[Hps-analysis] combined errors

Stepan Stepanyan stepanya at jlab.org
Fri Mar 25 13:31:45 EDT 2016


Tim,

I disagree, your example has nothing to do with what we are discussion.
The problem that we saw is not that we measured 1 m to be 1.05 after
combining them. The problem is that in one case you device measured
1 m +/- 0.01 , another 1.1 +/- 0.05. When you combine, average may
get to 1.05 but measurement accuracy will be worse than 0.01.

Stepan

On 3/25/16 12:02 PM, Timothy Nelson wrote:
> Stepan,
>
> When combining multiple independent measurements of a quantity, the error on the combined value depends only on the errors of the individual measurements and the number of measurements, and not on any systematic shift between the two independent techniques.

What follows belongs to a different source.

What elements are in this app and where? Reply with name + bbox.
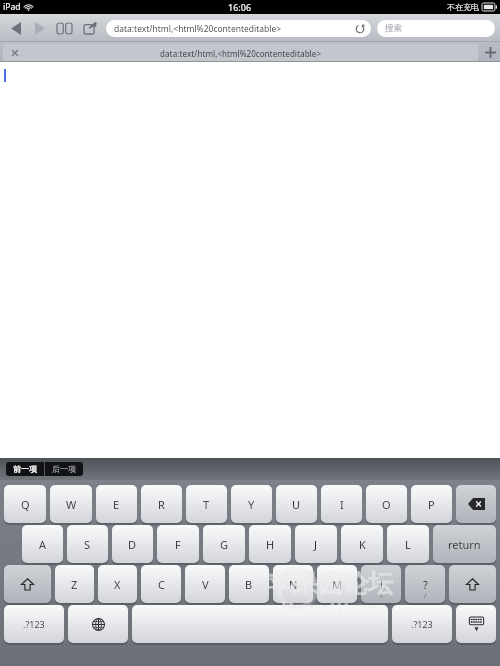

I understand that it is natural to think otherwise, but this is basic statistics.
>
> To make this more intuitive, consider the following thought experiment:
>
> - I have two perfectly precise methods for measuring a length, but they are systematically different by 10%
> - I use those methods to measure something that is exactly one meter long.
> - Therefore, one technique always gives exactly 1.0 meters and the other technique always gives exactly 1.1 meters
> - When I combine those two measurements, the combination is always exactly 1.05 meters, no more, no less.
>
> Obviously, from this extreme example, one can see that a systematic shift, even one that is infinitely larger than the error of either measurement alone, does not result in a wider distribution for the combined result.